RECORD EXCERPTS →
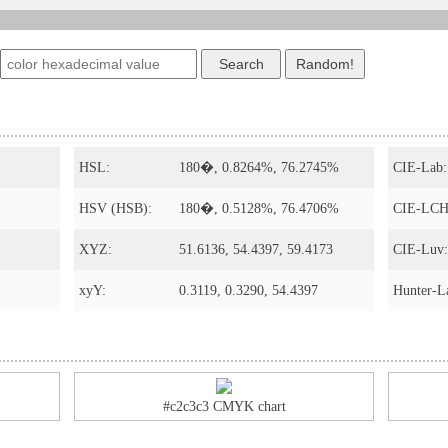
HSL:
180�, 0.8264%, 76.2745%
CIE-Lab:
HSV (HSB):
180�, 0.5128%, 76.4706%
CIE-LCH
XYZ:
51.6136, 54.4397, 59.4173
CIE-Luv:
xyY:
0.3119, 0.3290, 54.4397
Hunter-L
#c2c3c3 CMYK chart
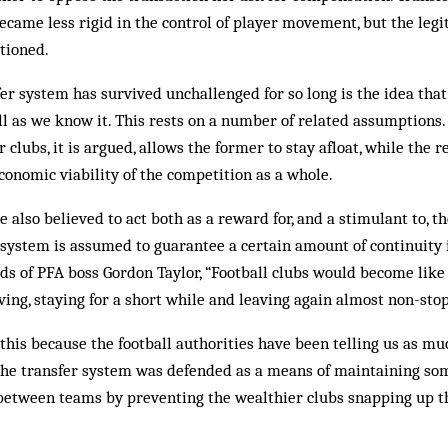
came less rigid in the control of player movement, but the legi
stioned.
er system has survived unchallenged for so long is the idea that
all as we know it. This rests on a number of related assumptions.
 clubs, it is argued, allows the former to stay afloat, while the r
onomic viability of the competition as a whole.
 also believed to act both as a reward for, and a stimulant to, 
 system is assumed to guarantee a certain amount of continuity 
rds of PFA boss Gordon Taylor, “Football clubs would become like
ving, staying for a short while and leaving again almost non-stop
 this because the football authorities have been telling us as mu
the transfer system was defended as a means of maintaining so
between teams by preventing the wealthier clubs snapping up th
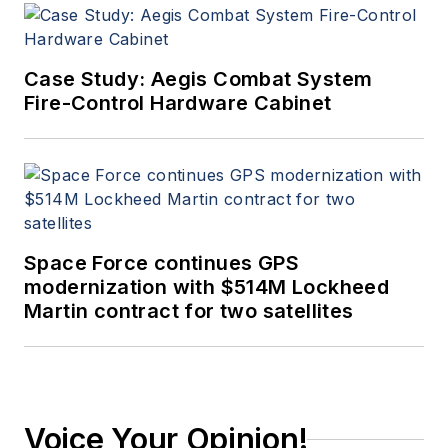
Case Study: Aegis Combat System
Fire-Control Hardware Cabinet
Space Force continues GPS
modernization with $514M Lockheed
Martin contract for two satellites
Voice Your Opinion!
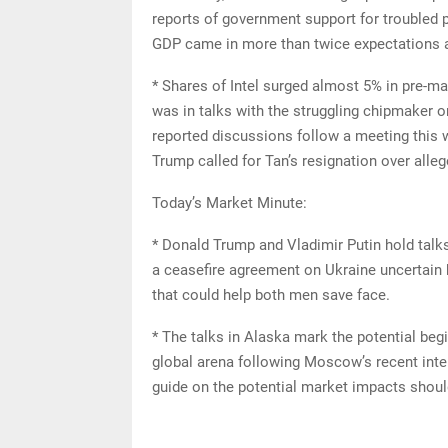
reports of government support for troubled p
GDP came in more than twice expectations a
* Shares of Intel surged almost 5% in pre-m
was in talks with the struggling chipmaker 
reported discussions follow a meeting this 
Trump called for Tan’s resignation over alle
Today’s Market Minute:
* Donald Trump and Vladimir Putin hold talks
a ceasefire agreement on Ukraine uncertain b
that could help both men save face.
* The talks in Alaska mark the potential beg
global arena following Moscow’s recent inte
guide on the potential market impacts should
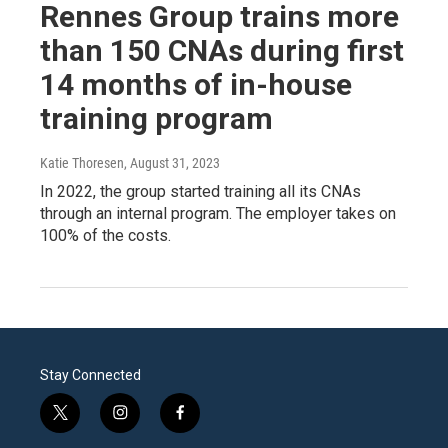
Rennes Group trains more
than 150 CNAs during first
14 months of in-house
training program
Katie Thoresen
, August 31, 2023
In 2022, the group started training all its CNAs
through an internal program. The employer takes on
100% of the costs.
Stay Connected
t
i
f
w
n
a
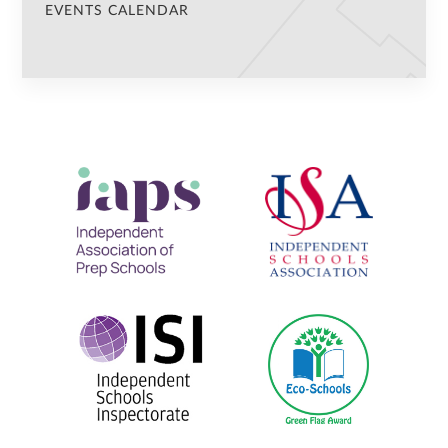
EVENTS CALENDAR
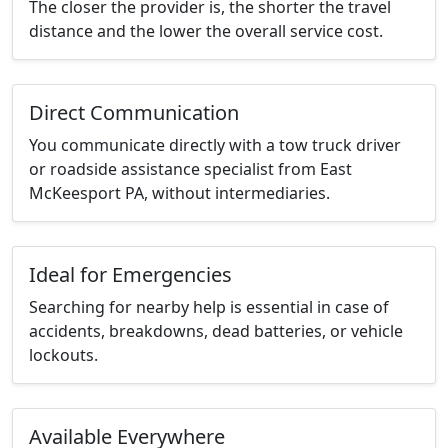
The closer the provider is, the shorter the travel
distance and the lower the overall service cost.
Direct Communication
You communicate directly with a tow truck driver
or roadside assistance specialist from East
McKeesport PA, without intermediaries.
Ideal for Emergencies
Searching for nearby help is essential in case of
accidents, breakdowns, dead batteries, or vehicle
lockouts.
Available Everywhere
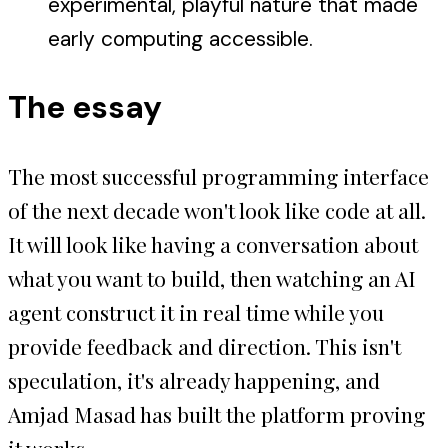
experimental, playful nature that made
early computing accessible.
The essay
The most successful programming interface
of the next decade won't look like code at all.
It will look like having a conversation about
what you want to build, then watching an AI
agent construct it in real time while you
provide feedback and direction. This isn't
speculation, it's already happening, and
Amjad Masad has built the platform proving
it works.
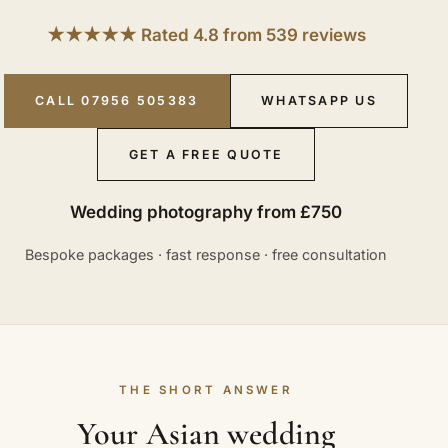
★★★★★ Rated 4.8 from 539 reviews
CALL 07956 505383
WHATSAPP US
GET A FREE QUOTE
Wedding photography from £750
Bespoke packages · fast response · free consultation
THE SHORT ANSWER
Your Asian wedding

AIM OF THE TASK → After reading the entries above, state how many lines hold the word "clubs", with no text besides the number.

ANSWER BOX → 3